Isaac wrote: "....its meaning to the villagers is plainer than any signboard; for when your horse goes lame or your cow has colic, you seek the stallion's tail -- the device of the veterinary surgeon. When the first tail was hung out is a matter for conjecture, but the "horse doctor" was one of the earliest craftsmen, and Kersey is old indeed..."

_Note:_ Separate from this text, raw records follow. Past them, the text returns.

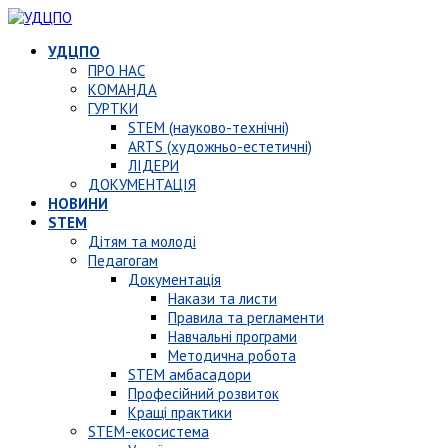
УДЦПО
ПРО НАС
КОМАНДА
ГУРТКИ
STEM (науково-технічні)
ARTS (художньо-естетичні)
ЛІДЕРИ
ДОКУМЕНТАЦІЯ
НОВИНИ
STEM
Дітям та молоді
Педагогам
Документація
Накази та листи
Правила та регламенти
Навчальні програми
Методична робота
STEM амбасадори
Професійний розвиток
Кращі практики
STEM-екосистема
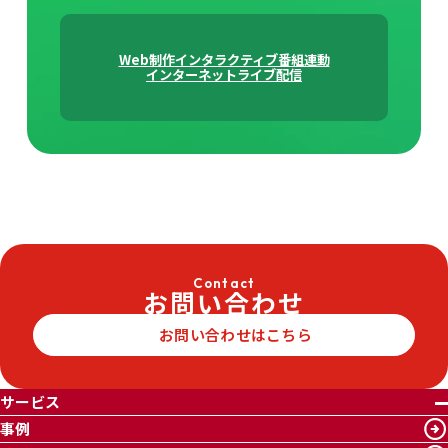
Web制作
インタラクティブ番組連動
インターネットライブ配信
Contact
お問い合わせ
お問い合わせはこちら
サービス
事例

There is a photograph from 1956 in the National Archives which shows, it says, the farrier's trademark of a horse's tail on a house in Kersey. Don Lemon was the local horse doctor in Kersey during the 1940s - he had no veterinary qualifications, but his house was marked by a horse's tail, according to an article in The Independent, 23 January 1993 about the sale of some houses in Kersey. A more recent advertisement for a holiday cottage in the area mentions a fox's tail: whether the original is now so matted that's what it looks like, or whether the tail has been changed and no one now remembers what it ought to have been I do not yet know.
Comments
I had a quick look at Gervase Markham's Markham's Masterpiece and can't see anything there (though I think it would only be a passing mention - Markham isn't really big on marketing).